La Suisse dispose d’un permis collectif comparable à celui de l’UE avec la Protection provisoire (permis S / Art. 66 à 79a de la loi sur l’asile (LAsi)2). Il vise à protéger « des personnes aussi longtemps qu’elles sont exposées à un danger général grave, notamment pendant une guerre ou une guerre civile ou lors de situations de violence généralisée ». Ce permis est octroyé collectivement sans procédure d’asile. Il permet le regroupement familial immédiat sous certaines conditions. Si la personne ne peut rentrer dans un délai de 5 ans un permis B est délivré qui peut être transformé en permis C après 10 ans.

Les pays de l’UE disposent par ailleurs à des titres divers de plan d’accueil pour des arrivées importantes de réfugiés. Plusieurs pays limitrophes ont déjà fait état de capacités substantielles d’accueil. La Suisse dispose de son côté depuis 2012 d’un plan d’urgence pour faire face à un afflux éventuel de réfugiés.

Sur la base de ce qui précède on peut considérer que l’Europe est relativement bien préparée à un accueil important et souhaiter que la Suisse s’associe aux mesures pouvant être décidées par l’UE. La protection collective temporaire, en Suisse le permis S, semble la mieux adaptée à la crise actuelle. Enoncer des chiffres à cet égard n’a que peu de sens et pourrait donner l’impression de mettre en place des quotas injustifiables: toute personne ayant besoin d’une protection devrait pouvoir l’obtenir, quitte à ce que le séjour s’avère de courte durée. Ce fut le cas lors de l’intervention de l’OTAN en ex-Yougoslavie de 1999 durant laquelle de nombreuses personnes furent hébergées en Suisse dans des abris de protection civile. La Suisse sut faire preuve de générosité durant cette phase aigüe d’une crise qui s’avéra heureusement de courte durée.
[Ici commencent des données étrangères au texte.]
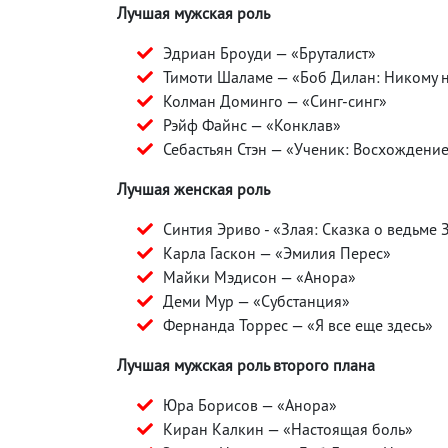
Лучшая мужская роль
Эдриан Броуди — «Бруталист»
Тимоти Шаламе — «Боб Дилан: Никому 
Колман Доминго — «Синг-синг»
Рэйф Файнс — «Конклав»
Себастьян Стэн — «Ученик: Восхождени
Лучшая женская роль
Синтия Эриво - «Злая: Сказка о ведьме 
Карла Гаскон — «Эмилия Перес»
Майки Мэдисон — «Анора»
Деми Мур — «Субстанция»
Фернанда Торрес — «Я все еще здесь»
Лучшая мужская роль второго плана
Юра Борисов — «Анора»
Киран Калкин — «Настоящая боль»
Interview sur le thème dans Forum du 25.02

 

[1] 144 mio. dans la Fédération de Russie.

[2] En principe passeport biométrique + vaccination COVID pour la Suisse.

[3] Nb. même si il s’agit d’une arrivée légale [dispense de visa].

[4] Accord d’association entre la Moldavie et l’Union européenne de 2014 – politiquement contesté par les partis pro-russe. Nb. La Roumanie applique Dublin mais n’est pas dans Schengen.

[5] Les personnes concernées sont les étrangers non-européens qui fuient massivement leur pays ou leur région d’origine et qui ne peuvent pas y retourner. En raison notamment d’un conflit armé ou de violences ou parce qu’ils sont victimes de violations graves et répétées des droits de l’homme.

[6] 10 milliards d’euros pour la période 2021-2027.